** Source records **

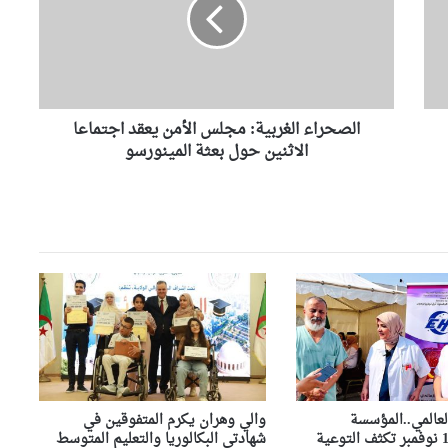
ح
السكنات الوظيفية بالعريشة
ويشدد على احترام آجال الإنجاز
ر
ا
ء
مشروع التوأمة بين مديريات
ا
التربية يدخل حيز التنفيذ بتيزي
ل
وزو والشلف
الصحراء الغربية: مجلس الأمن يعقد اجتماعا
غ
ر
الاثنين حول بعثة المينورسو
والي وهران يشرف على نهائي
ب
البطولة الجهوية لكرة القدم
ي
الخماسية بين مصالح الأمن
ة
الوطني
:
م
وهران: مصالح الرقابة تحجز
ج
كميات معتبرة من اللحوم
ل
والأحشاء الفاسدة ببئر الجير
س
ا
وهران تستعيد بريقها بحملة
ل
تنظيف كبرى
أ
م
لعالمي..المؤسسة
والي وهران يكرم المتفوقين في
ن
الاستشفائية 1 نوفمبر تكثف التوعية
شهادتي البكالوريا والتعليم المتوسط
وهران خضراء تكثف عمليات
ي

** What the exercise asks **
Write out only what runs from the line holding "شهادتي البكالوريا والتعليم المتوسط" through the last line of the records, exactly as shown.

** Expected answer **
شهادتي البكالوريا والتعليم المتوسط
وهران خضراء تكثف عمليات
ي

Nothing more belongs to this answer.